**Problem statement:**
Skip every line before the one containing "Fastweb Digital Academy", then copy that line and the rest of the entries below exactly, through the last line.

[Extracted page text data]
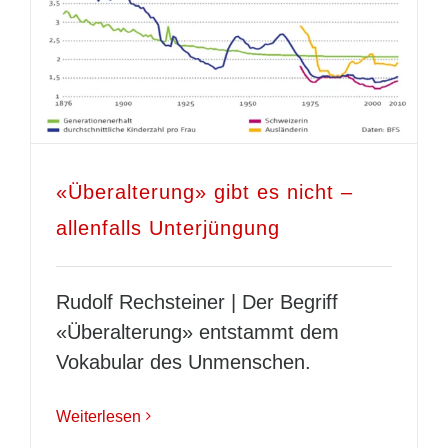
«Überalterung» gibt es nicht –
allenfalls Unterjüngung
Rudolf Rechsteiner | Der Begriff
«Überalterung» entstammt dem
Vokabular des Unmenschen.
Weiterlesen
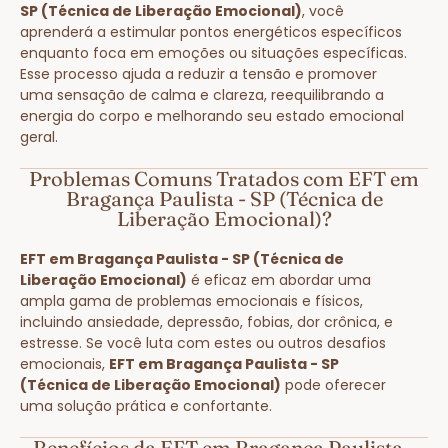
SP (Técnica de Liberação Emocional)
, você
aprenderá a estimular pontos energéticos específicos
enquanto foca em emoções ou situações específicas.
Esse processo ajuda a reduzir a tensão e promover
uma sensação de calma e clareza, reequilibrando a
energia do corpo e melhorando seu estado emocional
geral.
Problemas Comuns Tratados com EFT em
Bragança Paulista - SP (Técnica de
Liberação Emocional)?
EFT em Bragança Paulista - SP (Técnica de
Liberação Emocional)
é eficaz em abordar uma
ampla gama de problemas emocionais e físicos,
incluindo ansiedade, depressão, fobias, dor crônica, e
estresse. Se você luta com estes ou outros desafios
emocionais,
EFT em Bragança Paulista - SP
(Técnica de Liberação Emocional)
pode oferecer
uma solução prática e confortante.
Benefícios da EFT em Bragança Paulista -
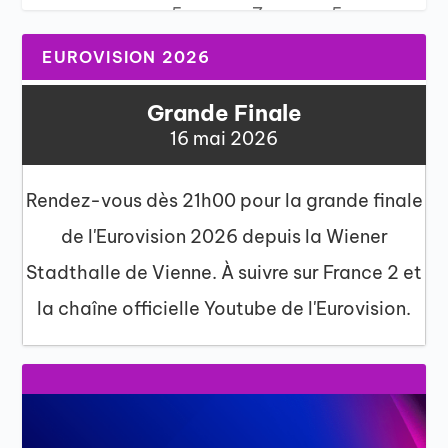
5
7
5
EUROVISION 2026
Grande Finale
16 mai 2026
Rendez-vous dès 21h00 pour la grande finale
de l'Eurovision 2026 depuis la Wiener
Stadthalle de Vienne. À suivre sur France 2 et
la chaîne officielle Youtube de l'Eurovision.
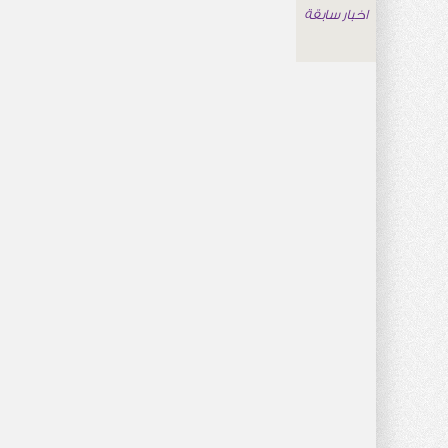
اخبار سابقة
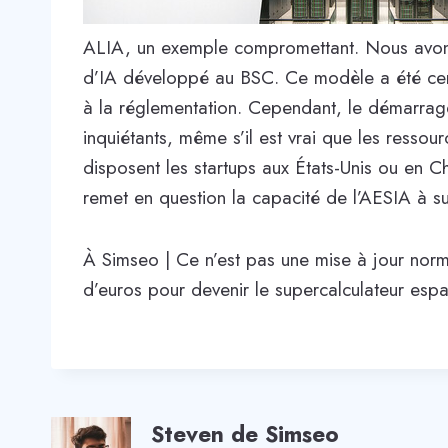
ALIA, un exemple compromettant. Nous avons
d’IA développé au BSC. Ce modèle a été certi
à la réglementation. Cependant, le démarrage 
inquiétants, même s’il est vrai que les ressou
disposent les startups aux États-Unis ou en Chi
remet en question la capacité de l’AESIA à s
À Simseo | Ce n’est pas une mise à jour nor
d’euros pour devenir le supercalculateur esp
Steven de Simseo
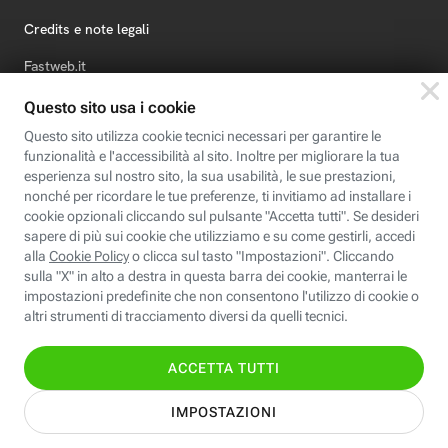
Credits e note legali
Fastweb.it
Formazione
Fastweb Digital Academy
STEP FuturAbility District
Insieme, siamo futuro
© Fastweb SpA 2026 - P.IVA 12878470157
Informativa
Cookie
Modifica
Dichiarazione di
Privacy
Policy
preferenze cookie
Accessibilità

**Your solution:**
Fastweb Digital Academy
STEP FuturAbility District
Insieme, siamo futuro
© Fastweb SpA 2026 - P.IVA 12878470157
Informativa
Cookie
Modifica
Dichiarazione di
Privacy
Policy
preferenze cookie
Accessibilità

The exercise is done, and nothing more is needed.